(Input data)

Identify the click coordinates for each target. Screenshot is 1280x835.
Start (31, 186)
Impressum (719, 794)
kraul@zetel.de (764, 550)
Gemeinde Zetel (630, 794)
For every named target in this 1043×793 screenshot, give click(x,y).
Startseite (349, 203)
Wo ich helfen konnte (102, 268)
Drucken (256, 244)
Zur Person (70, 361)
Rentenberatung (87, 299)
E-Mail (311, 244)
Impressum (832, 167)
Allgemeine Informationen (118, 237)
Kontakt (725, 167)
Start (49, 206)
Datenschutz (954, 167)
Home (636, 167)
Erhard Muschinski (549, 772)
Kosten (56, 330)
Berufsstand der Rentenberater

(End Input data)
(Input data)

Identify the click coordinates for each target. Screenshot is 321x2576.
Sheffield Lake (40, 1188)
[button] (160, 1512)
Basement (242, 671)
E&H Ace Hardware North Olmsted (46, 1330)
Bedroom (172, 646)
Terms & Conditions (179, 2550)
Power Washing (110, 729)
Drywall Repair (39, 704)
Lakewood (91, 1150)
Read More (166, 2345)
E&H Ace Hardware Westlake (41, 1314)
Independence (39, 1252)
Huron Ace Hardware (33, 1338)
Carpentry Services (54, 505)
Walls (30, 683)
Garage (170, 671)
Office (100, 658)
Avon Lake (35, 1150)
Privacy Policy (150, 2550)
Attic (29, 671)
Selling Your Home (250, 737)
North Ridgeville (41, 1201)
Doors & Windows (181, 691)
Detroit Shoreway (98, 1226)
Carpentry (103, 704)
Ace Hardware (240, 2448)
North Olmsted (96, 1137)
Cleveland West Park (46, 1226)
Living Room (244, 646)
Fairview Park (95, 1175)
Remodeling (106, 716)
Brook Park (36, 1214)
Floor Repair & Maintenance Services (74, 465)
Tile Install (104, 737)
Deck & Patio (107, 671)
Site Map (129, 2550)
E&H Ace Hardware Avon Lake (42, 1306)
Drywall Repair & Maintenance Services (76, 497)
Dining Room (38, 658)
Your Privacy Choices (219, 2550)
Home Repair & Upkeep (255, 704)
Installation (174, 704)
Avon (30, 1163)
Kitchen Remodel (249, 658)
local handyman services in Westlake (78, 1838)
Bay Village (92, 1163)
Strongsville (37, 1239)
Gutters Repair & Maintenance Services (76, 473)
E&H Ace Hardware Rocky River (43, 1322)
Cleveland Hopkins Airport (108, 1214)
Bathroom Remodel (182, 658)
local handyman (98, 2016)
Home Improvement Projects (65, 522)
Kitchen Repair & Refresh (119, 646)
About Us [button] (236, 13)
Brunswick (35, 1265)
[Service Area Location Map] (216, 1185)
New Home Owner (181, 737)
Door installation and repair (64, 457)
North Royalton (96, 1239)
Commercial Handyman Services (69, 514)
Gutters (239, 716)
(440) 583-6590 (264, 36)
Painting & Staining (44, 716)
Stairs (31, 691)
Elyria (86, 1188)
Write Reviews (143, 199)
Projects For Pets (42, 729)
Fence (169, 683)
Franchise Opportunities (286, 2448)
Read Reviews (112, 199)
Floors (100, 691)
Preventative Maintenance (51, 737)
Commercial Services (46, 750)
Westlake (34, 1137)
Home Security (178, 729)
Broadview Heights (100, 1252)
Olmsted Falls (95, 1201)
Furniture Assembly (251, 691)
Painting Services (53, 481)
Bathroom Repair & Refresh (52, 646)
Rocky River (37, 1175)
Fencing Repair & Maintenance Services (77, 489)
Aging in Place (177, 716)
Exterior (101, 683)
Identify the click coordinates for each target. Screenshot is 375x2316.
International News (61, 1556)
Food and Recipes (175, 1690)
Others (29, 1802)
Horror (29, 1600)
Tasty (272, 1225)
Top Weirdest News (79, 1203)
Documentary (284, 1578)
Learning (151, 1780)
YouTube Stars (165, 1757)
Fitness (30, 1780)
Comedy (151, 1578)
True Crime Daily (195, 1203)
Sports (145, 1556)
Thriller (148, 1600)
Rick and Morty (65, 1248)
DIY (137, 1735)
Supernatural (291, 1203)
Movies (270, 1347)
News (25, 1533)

(End Input data)
(Input data)

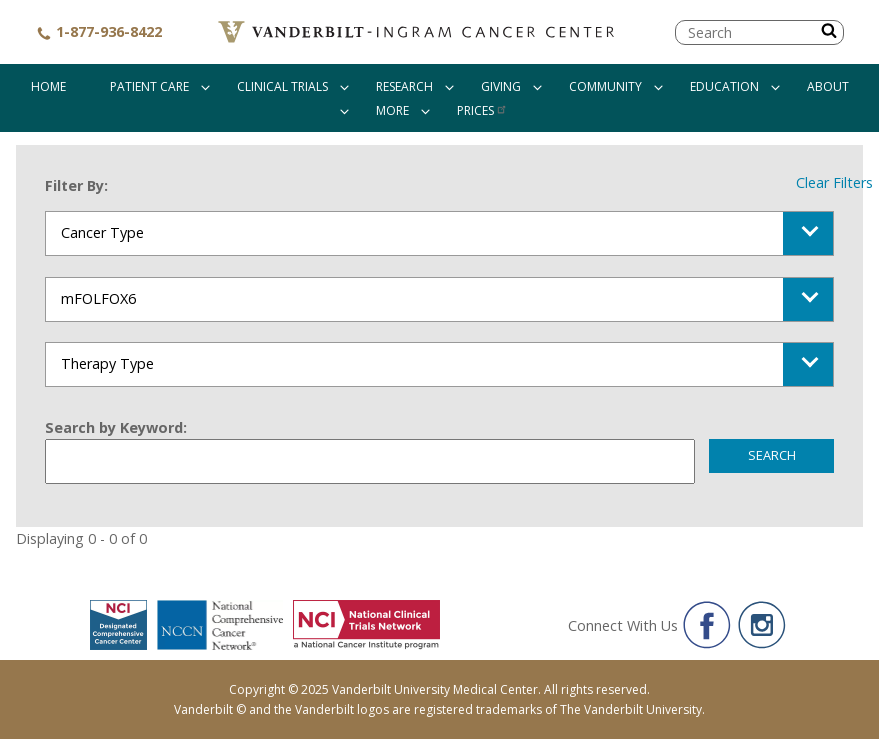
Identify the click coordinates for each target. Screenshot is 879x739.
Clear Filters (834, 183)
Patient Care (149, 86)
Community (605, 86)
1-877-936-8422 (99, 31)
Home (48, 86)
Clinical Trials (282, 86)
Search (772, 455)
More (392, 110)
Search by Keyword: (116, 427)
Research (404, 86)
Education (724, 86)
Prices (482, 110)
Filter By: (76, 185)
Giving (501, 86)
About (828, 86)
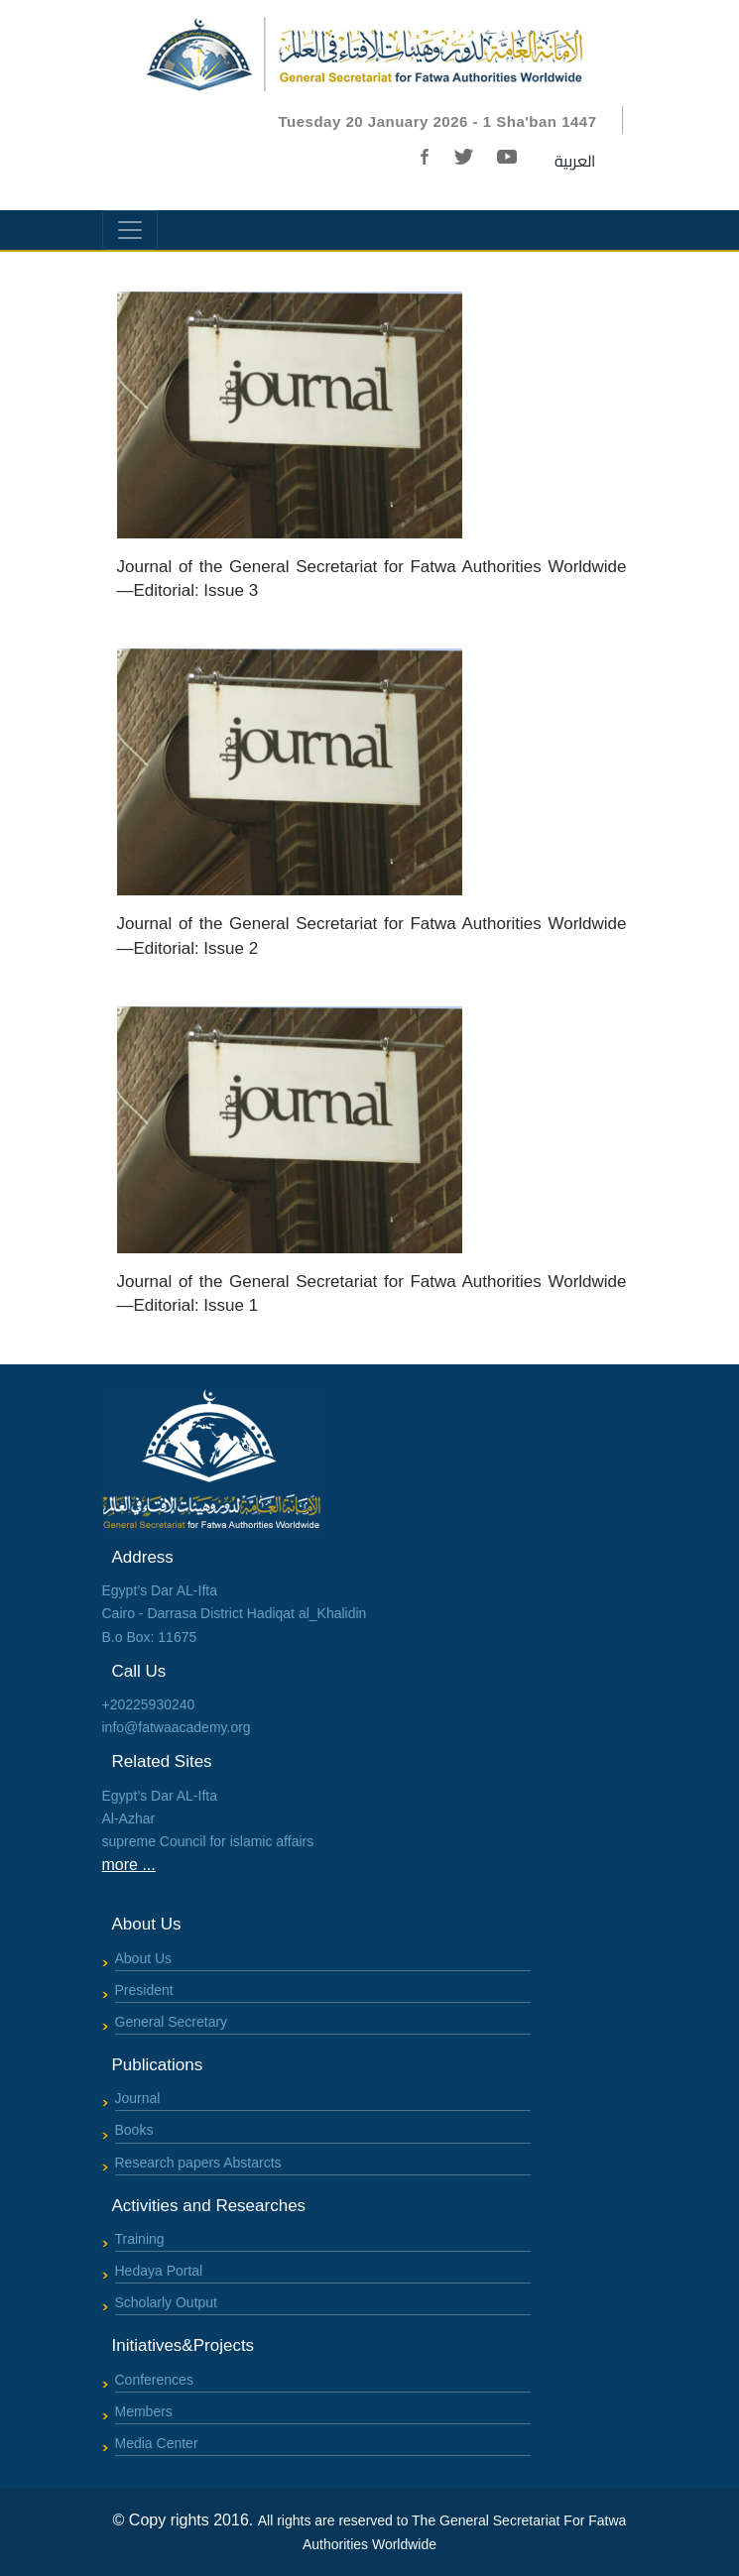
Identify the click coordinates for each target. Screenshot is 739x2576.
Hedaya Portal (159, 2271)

(End Input data)

- [Task to carry out]
The entries above hold a line with "Screenshot is 1280x835." and a later line with "Home (636, 167)". Write out exactly those lines and all lines between, nothing more.

- [Output for this exercise]
Identify the click coordinates for each target. Screenshot is 1280x835.
Start (31, 186)
Impressum (719, 794)
kraul@zetel.de (764, 550)
Gemeinde Zetel (630, 794)
For every named target in this 1043×793 screenshot, give click(x,y).
Startseite (349, 203)
Wo ich helfen konnte (102, 268)
Drucken (256, 244)
Zur Person (70, 361)
Rentenberatung (87, 299)
E-Mail (311, 244)
Impressum (832, 167)
Allgemeine Informationen (118, 237)
Kontakt (725, 167)
Start (49, 206)
Datenschutz (954, 167)
Home (636, 167)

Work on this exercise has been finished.